Reproducibility: Yes

Additional Feedback: Line 287: "Note that our algorithm can also be applied to a hard game, though there is no theoretical guarantee". Since the problems used in the experimental section are of the discrete type, there is also no guarantee for the easy case.


Review 4

Summary and Contributions: The paper studies stochastic bandits with a finite set of actions. It makes two novelty claims: 1. An argument that Thompson sampling achieves gap-dependent bound of sum(Delta_i / Delta_min^2 * log(T)). 2. An approximation algorithm of Thompson sampling posteriors with speed-performance trade-offs. === After reading the other reviews and author feedback, I feel more associated with the motivations in this work. I want to see two points of improvements before camera ready: 1. The introduction is lacking concrete examples. What is partial monitoring? Why is it important? What applications would this lead to? Research contributions should be measured by the amount of new opportunities it may generate. To give readers room for imagination, one strategy would be to provide numerical examples right after each motivation claim. 2. The sampling strategy seems to have some limitations due to curse of dimensionality. I would like to see a discussion of the limitations and why that does not matter in actual application of this work. Good writing should make their work motivating, accessible, and enjoyable. Even in pure math, people still find direct applications, e.g., in cryptography, to make their impacts obvious. In the latter, people may make a bigger effort to appreciate the work because they feel associated.

Strengths: Relevance to the NeurIPS community: Bandits algorithm and analysis is of interest to the community. Clarity: The paper has a clear organization.

Weaknesses: Novelty: The claim #1 is expected from very early results. The claim #2 is unclear because the number of rejection times seems high, which indicates that the approximation algorithm may be inefficient. Empirical: The paper includes experiments, but they are limited in scale. The lack of contextual feature modeling also makes the work difficult to apply in practice.
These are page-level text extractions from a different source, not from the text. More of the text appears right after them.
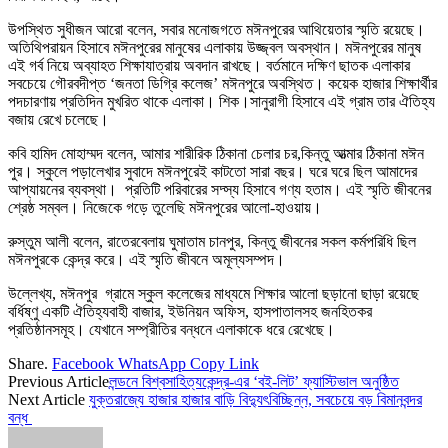
উপস্থিত সুধীজন আরো বলেন, সবার মনোজগতে মঈনপুরের আথিয়েতার স্মৃতি রয়েছে।
অতিথিপরায়ন হিসাবে মঈনপুরের মানুষের এলাকায় উজ্জ্বল অবস্থান। মঈনপুরের মানুষ
এই গর্ব নিয়ে অব্যাহত শিক্ষাযাত্রায় অবদান রাখছে। বর্তমানে দক্ষিণ ছাতক এলাকার
সবচেয়ে গৌরবদীপ্ত ‘জনতা ডিগ্রি কলেজ’ মঈনপুরে অবস্থিত। কয়েক হাজার শিক্ষার্থীর
পদচারণায় প্রতিদিন মুখরিত থাকে এলাকা। শিক।সানুরাগী হিসাবে এই গ্রাম তার ঐতিহ্য
বজায় রেখে চলেছে।
কবি হামিদ মোহাম্মদ বলেন, আমার শারীরিক ঠিকানা চেলার চর,কিন্তু আত্মার ঠিকানা মঈন
পুর। স্কুলে পড়ালেখার সুবাদে মঈনপুরেই কাটতো সারা বছর। ঘরে ঘরে ছিল আমাদের
আপ্যায়নের ব্যবস্থা। প্রতিটি পরিবারের সদ্স্য হিসাবে গণ্য হতাম। এই স্মৃতি জীবনের
শ্রেষ্ঠ সম্বল। নিজেকে গড়ে তুলেছি মঈনপুরের আলো-হাওয়ায়।
রুস্তুম আলী বলেন, রাতেরবেলায় ঘুমাতাম চানপুর, কিন্তু জীবনের সকল কর্মপরিধি ছিল
মঈনপুরকে কেন্দ্র করে। এই স্মৃতি জীবনে অমূল্যসম্পদ।
উল্লেখ্য, মঈনপুর গ্রামে স্কুল কলেজের মাধ্যমে শিক্ষার আলো ছড়ানো ছাড়া রয়েছে
বর্ধিষ্ণু একটি ঐতিহ্যবাহী বাজার, ইউনিয়ন অফিস, হাসপাতালসহ জনহিতকর
প্রতিষ্ঠানসমূহ। যেখানে সম্প্রীতির বন্ধনে এলাকাকে ধরে রেখেছে।
Share.
Facebook
WhatsApp
Copy Link
Previous Article
লন্ডনে বিশ্বসাহিত্যকেন্দ্র-এর ‘বই-লিট’ ফ্যাস্টিভাল অনুষ্ঠিত
Next Article
যুক্তরাজ্যে হাজার হাজার বাড়ি বিদ্যুৎবিচ্ছিন্ন, সবচেয়ে বড় বিমানবন্দর
বন্ধ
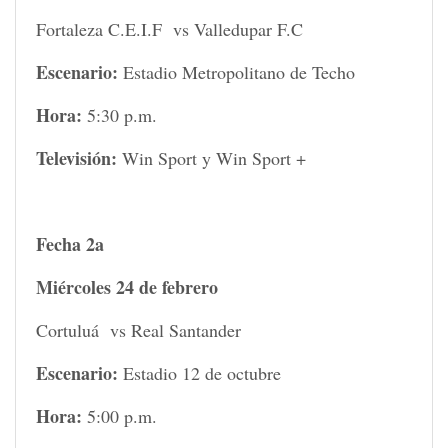
Fortaleza C.E.I.F vs Valledupar F.C
Escenario:
Estadio Metropolitano de Techo
Hora:
5:30 p.m.
Televisión:
Win Sport y Win Sport +
Fecha 2a
Miércoles 24 de febrero
Cortuluá vs Real Santander
Escenario:
Estadio 12 de octubre
Hora:
5:00 p.m.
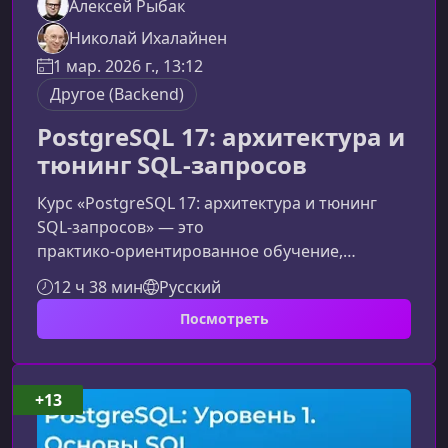
Алексей Рыбак
Николай Ихалайнен
1 мар. 2026 г., 13:12
Другое (Backend)
PostgreSQL 17: архитектура и
тюнинг SQL-запросов
Курс «PostgreSQL 17: архитектура и тюнинг
SQL‑запросов» — это
практико‑ориентированное обучение,
которое помогает глубоко понять внутреннее
12 ч 38 мин
Русский
устройство PostgreSQL, научиться
Посмотреть
оптимизировать производительность и
уверенно работать с высоконагруженными
системами. Материал подаётся
структурировано и подходит как для
+13
разработчиков, так и для специалистов по
инфраструктуре, стремящихся улучшить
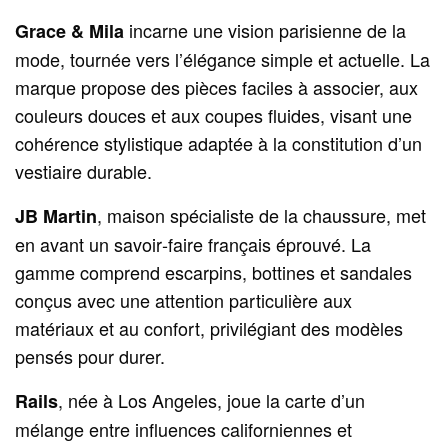
incarne une vision parisienne de la
Grace & Mila
mode, tournée vers l’élégance simple et actuelle. La
marque propose des pièces faciles à associer, aux
couleurs douces et aux coupes fluides, visant une
cohérence stylistique adaptée à la constitution d’un
vestiaire durable.
, maison spécialiste de la chaussure, met
JB Martin
en avant un savoir‑faire français éprouvé. La
gamme comprend escarpins, bottines et sandales
conçus avec une attention particulière aux
matériaux et au confort, privilégiant des modèles
pensés pour durer.
, née à Los Angeles, joue la carte d’un
Rails
mélange entre influences californiennes et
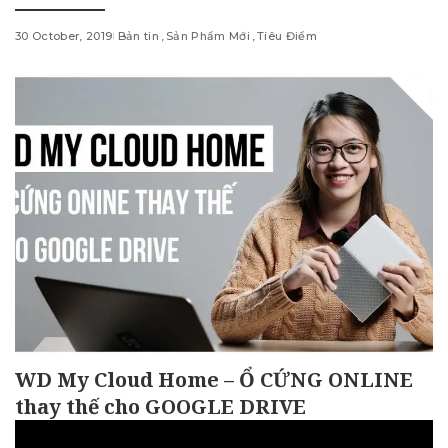
30 October, 2019
Bản tin
Sản Phẩm Mới
Tiêu Điểm
WD My Cloud Home – Ổ CỨNG ONLINE
thay thế cho GOOGLE DRIVE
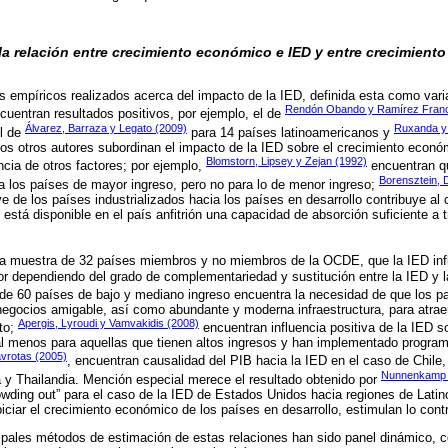
la relación entre crecimiento económico e IED y entre crecimient
s empíricos realizados acerca del impacto de la IED, definida esta como vari
Rendón Obando y Ramírez Franc
uentran resultados positivos, por ejemplo, el de
Álvarez, Barraza y Legato (2009)
Ruxanda y
el de
para 14 países latinoamericanos y
 otros autores subordinan el impacto de la IED sobre el crecimiento econó
Blomstorn, Lipsey y Zejan (1992)
ncia de otros factores; por ejemplo,
encuentran qu
Borensztein, 
a los países de mayor ingreso, pero no para lo de menor ingreso;
ye de los países industrializados hacia los países en desarrollo contribuye a
 está disponible en el país anfitrión una capacidad de absorción suficiente a
na muestra de 32 países miembros y no miembros de la OCDE, que la IED infl
r dependiendo del grado de complementariedad y sustitución entre la IED y l
de 60 países de bajo y mediano ingreso encuentra la necesidad de que los p
egocios amigable, así como abundante y moderna infraestructura, para atraer
Apergis, Lyroudi y Vamvakidis (2008)
to;
encuentran influencia positiva de la IED s
l menos para aquellas que tienen altos ingresos y han implementado program
vrotas (2005)
, encuentran causalidad del PIB hacia la IED en el caso de Chile,
Nunnenkamp 
a y Thailandia. Mención especial merece el resultado obtenido por
rowding out” para el caso de la IED de Estados Unidos hacia regiones de Latin
piciar el crecimiento económico de los países en desarrollo, estimulan lo contr
ipales métodos de estimación de estas relaciones han sido panel dinámico, co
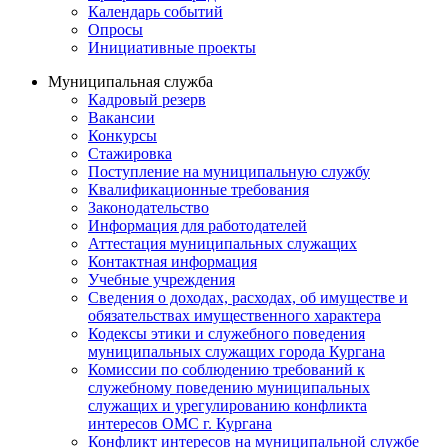
Календарь событий
Опросы
Инициативные проекты
Муниципальная служба
Кадровый резерв
Вакансии
Конкурсы
Стажировка
Поступление на муниципальную службу
Квалификационные требования
Законодательство
Информация для работодателей
Аттестация муниципальных служащих
Контактная информация
Учебные учреждения
Сведения о доходах, расходах, об имуществе и
обязательствах имущественного характера
Кодексы этики и служебного поведения
муниципальных служащих города Кургана
Комиссии по соблюдению требований к
служебному поведению муниципальных
служащих и урегулированию конфликта
интересов ОМС г. Кургана
Конфликт интересов на муниципальной службе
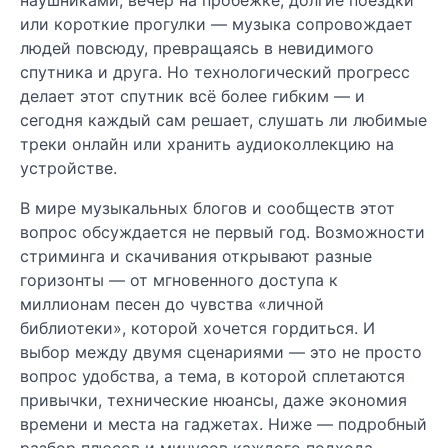
или короткие прогулки — музыка сопровождает
людей повсюду, превращаясь в невидимого
спутника и друга. Но технологический прогресс
делает этот спутник всё более гибким — и
сегодня каждый сам решает, слушать ли любимые
треки онлайн или хранить аудиоколлекцию на
устройстве.
В мире музыкальных блогов и сообществ этот
вопрос обсуждается не первый год. Возможности
стриминга и скачивания открывают разные
горизонты — от мгновенного доступа к
миллионам песен до чувства «личной
библиотеки», которой хочется гордиться. И
выбор между двумя сценариями — это не просто
вопрос удобства, а тема, в которой сплетаются
привычки, технические нюансы, даже экономия
времени и места на гаджетах. Ниже — подробный
разбор плюсов и минусов каждого подхода,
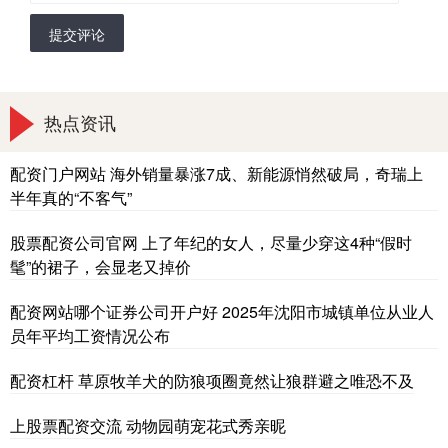
提交评论
热点资讯
配资门户网站 海外销量暴涨7成、新能源悄然破局，奇瑞上
半年真的“不客气”
股票配资公司官网 上了年纪的女人，尽量少穿这4种“假时
髦”的裙子，会显老又掉价
配资网站哪个证券公司开户好 2025年沈阳市城镇单位从业人
员年平均工资情况公布
配资杠杆 草原牧羊犬的防狼项圈竟然让狼群避之唯恐不及
上股票配资交流 动物园萌宠花式秀亲昵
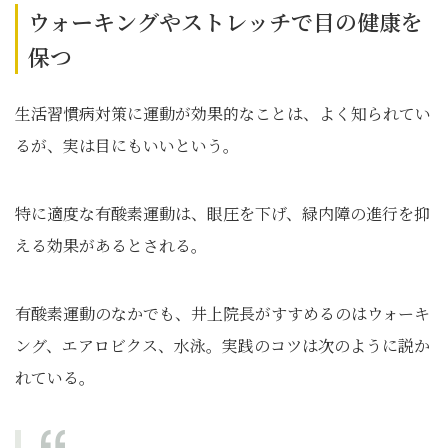
ウォーキングやストレッチで目の健康を
保つ
生活習慣病対策に運動が効果的なことは、よく知られてい
るが、実は目にもいいという。
特に適度な有酸素運動は、眼圧を下げ、緑内障の進行を抑
える効果があるとされる。
有酸素運動のなかでも、井上院長がすすめるのはウォーキ
ング、エアロビクス、水泳。実践のコツは次のように説か
れている。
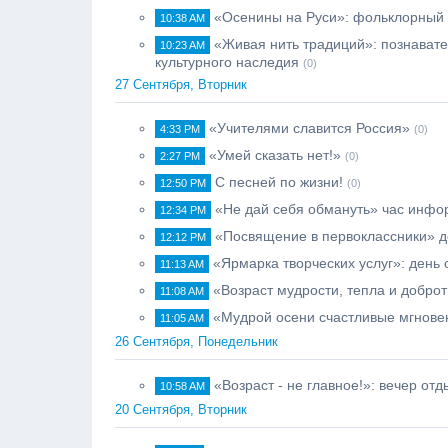
«Осенины на Руси»: фольклорный 
10:38 AM
«Живая нить традиций»: познават
10:23 AM
культурного наследия
(0)
27 Сентября, Вторник
«Учителями славится Россия»
4:33 PM
(0)
«Умей сказать нет!»
2:27 PM
(0)
С песней по жизни!
12:50 PM
(0)
«Не дай себя обмануть» час инф
12:34 PM
«Посвящение в первоклассники» д
12:12 PM
«Ярмарка творческих услуг»: день
11:13 AM
«Возраст мудрости, тепла и добро
11:08 AM
«Мудрой осени счастливые мгновен
11:05 AM
26 Сентября, Понедельник
«Возраст - не главное!»: вечер от
10:58 AM
20 Сентября, Вторник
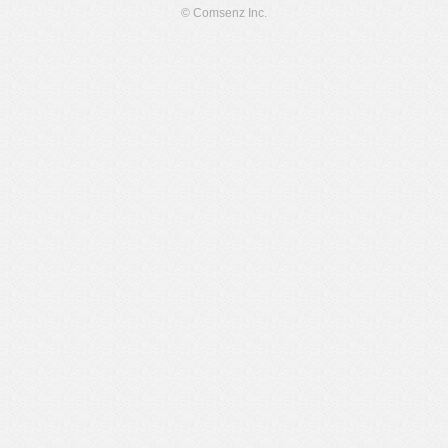
© Comsenz Inc.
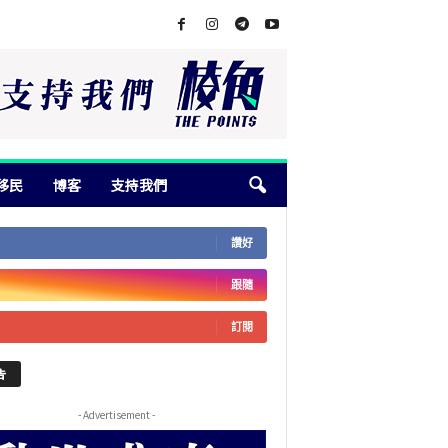
移民
博客
支持我們
讚好
跟隨
訂閱
告
- Advertisement -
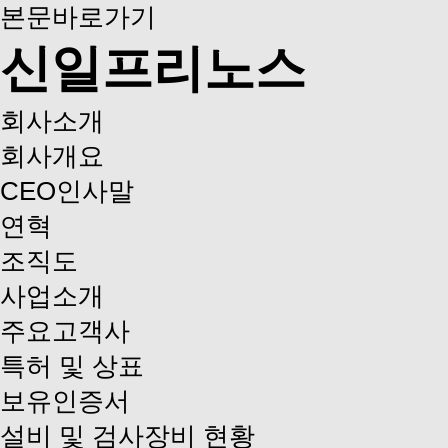
본문바로가기
신일프리노스
회사소개
회사개요
CEO인사말
연혁
조직도
사업소개
주요고객사
특허 및 상표
보유인증서
설비 및 검사장비 현황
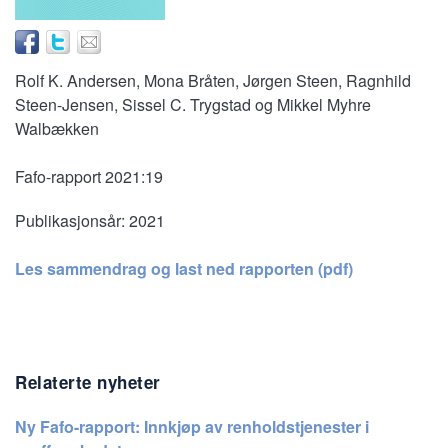
Rolf K. Andersen, Mona Bråten, Jørgen Steen, Ragnhild
Steen-Jensen, Sissel C. Trygstad og Mikkel Myhre
Walbækken
Fafo-rapport 2021:19
Publikasjonsår:
2021
Les sammendrag og last ned rapporten (pdf)
Relaterte nyheter
Ny Fafo-rapport: Innkjøp av renholdstjenester i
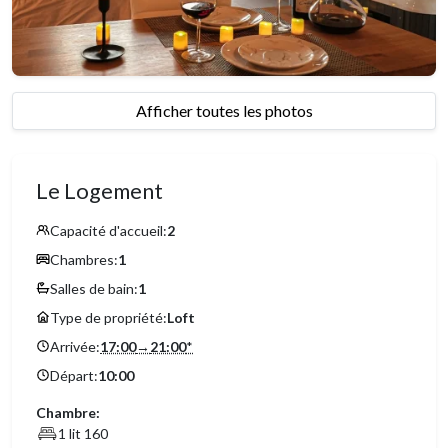
Afficher toutes les photos
Le Logement
Capacité d'accueil:
2
Chambres:
1
Salles de bain:
1
Type de propriété:
Loft
Arrivée:
17:00
→
21:00
*
Départ:
10:00
Chambre:
1 lit 160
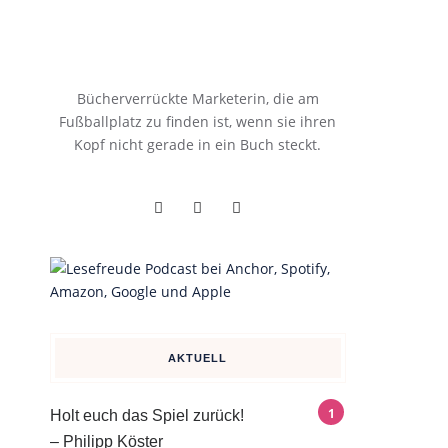
Bücherverrückte Marketerin, die am
Fußballplatz zu finden ist, wenn sie ihren
Kopf nicht gerade in ein Buch steckt.
AKTUELL
Holt euch das Spiel zurück!
– Philipp Köster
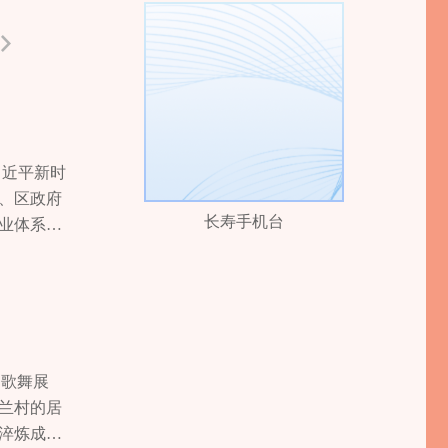
两会
习近平新时
、区政府
长寿手机台
业体系提
间，与农
家，总面
0万元，
，加快构
文章。在
品精深加工
。歌舞展
，培育区
兰村的居
65%。激
淬炼成为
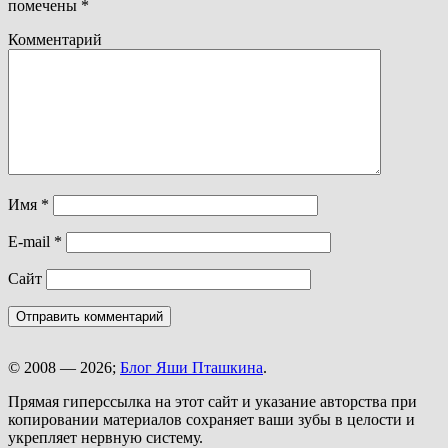
помечены
*
Комментарий
Имя
*
E-mail
*
Сайт
© 2008 — 2026;
Блог Яши Пташкина
.
Прямая гиперссылка на этот сайт и указание авторства при
копировании материалов сохраняет ваши зубы в целости и
укрепляет нервную систему.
Correctness: I did not read the appendix but the result agrees with my expectations based on related work.

Clarity: Yes

Relation to Prior Work: No. I would expect to see three points of clarifications: 1. The main theoretical novelty came from a claim that a high-probably regret bound cannot yield a regret bound in expectation (line 223). This is surprising. 2. The complaint against "a time-consuming optimization problem" needs to be elaborated. Particularly, how does it relate to the objective function (1)? 3. The discussion about Bartok et al., 2011 is unspecific. The author aims to classify minimax regrets to trivial, easy, hard, and hopeless, but did not give any intuitions.

Reproducibility: Yes

Additional Feedback: * I am not seeing the point to mention PM games. All bandits work can be framed as minimax games. How is this work different? This confused me a little in the introduction. * Definition 1 through Definition 5 could be mostly deleted without impairing understanding. What is a Pareto front doing here? * Let me know if I understood the contributions correctly. If so, Section 3.1 needs to be clarified. For example, the rejection function is not presented. * Section 3.2 seems intuitively useful, but it is completely out of context. I am not clear if it makes a difference with or without rank reductions. * Experiments setup. Needs to remind reader what is N and M. (I guess number of arms?) How can they be different? * There is a general lack of discussions of the results - how different conditions impact the cumulative regrets. The image backgrounds also should be set as white or transparent. * Could you add the theoretical regret curve in this experiment for comparisons? If it incurs large constants, then you could draw it in a twinx plot. I am primarily hoping to see the logarithmic rates.